▶ **Page-level text extractions**
----------------

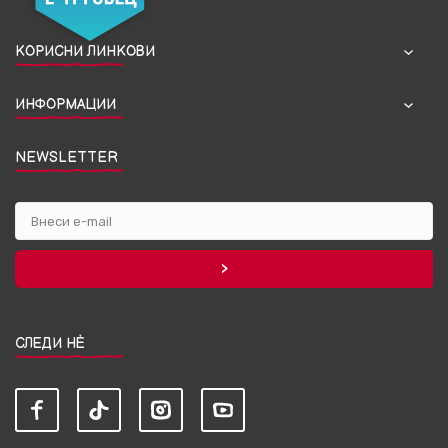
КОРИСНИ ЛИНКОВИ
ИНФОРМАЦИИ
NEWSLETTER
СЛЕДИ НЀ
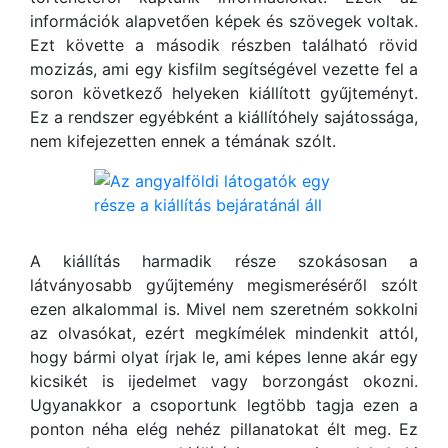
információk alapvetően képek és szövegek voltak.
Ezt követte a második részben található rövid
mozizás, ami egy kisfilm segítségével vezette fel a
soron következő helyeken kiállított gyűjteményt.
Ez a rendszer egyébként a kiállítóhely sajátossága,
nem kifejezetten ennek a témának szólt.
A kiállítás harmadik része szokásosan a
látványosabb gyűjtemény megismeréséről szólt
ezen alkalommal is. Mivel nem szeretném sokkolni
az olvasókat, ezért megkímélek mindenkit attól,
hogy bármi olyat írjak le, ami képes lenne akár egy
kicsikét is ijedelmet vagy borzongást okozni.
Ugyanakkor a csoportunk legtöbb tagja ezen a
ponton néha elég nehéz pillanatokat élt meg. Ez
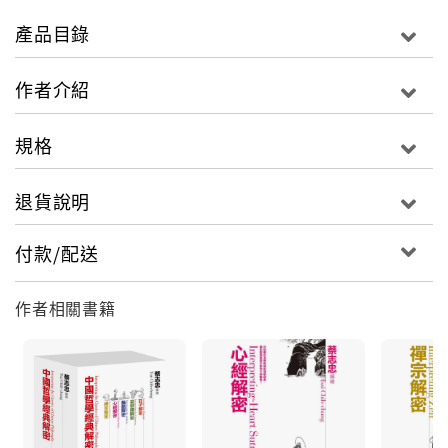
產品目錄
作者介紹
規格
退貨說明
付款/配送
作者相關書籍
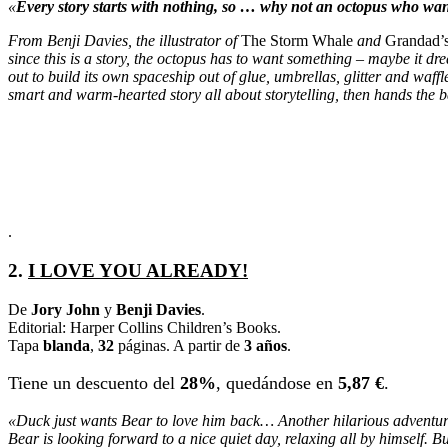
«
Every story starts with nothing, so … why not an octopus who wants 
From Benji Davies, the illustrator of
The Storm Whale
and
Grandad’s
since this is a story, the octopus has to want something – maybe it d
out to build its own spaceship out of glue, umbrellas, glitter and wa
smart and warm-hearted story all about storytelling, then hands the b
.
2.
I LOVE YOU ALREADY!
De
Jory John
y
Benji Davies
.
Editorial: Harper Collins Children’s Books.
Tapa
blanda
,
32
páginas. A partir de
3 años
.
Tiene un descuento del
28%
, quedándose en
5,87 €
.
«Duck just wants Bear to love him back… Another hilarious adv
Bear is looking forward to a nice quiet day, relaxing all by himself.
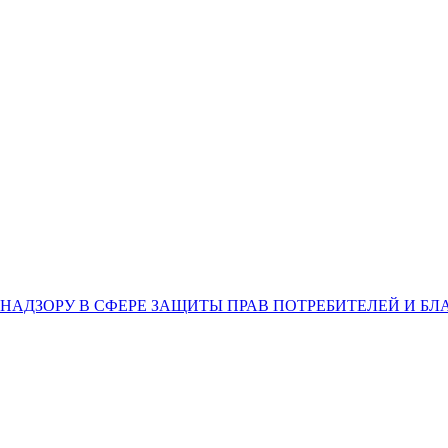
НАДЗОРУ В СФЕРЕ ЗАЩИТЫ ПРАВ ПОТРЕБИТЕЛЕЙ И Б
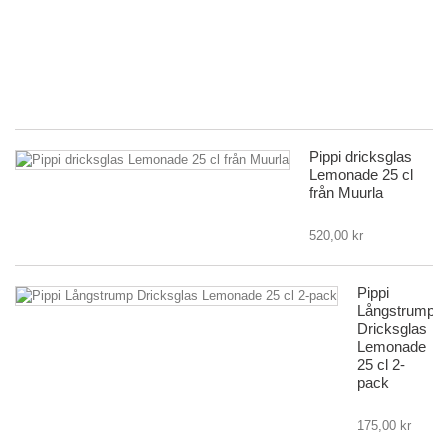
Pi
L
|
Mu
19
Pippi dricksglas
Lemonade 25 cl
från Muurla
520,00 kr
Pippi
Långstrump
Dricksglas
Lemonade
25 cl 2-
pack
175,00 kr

----------------

▶ **Work instructions**
Lines containing the string "story" are the ones to copy from the entries above.

▶ **Result of this task**
Every story starts with nothing, so … why not an octopus who wants 
since this is a story, the octopus has to want something – maybe it d
smart and warm-hearted story all about storytelling, then hands the b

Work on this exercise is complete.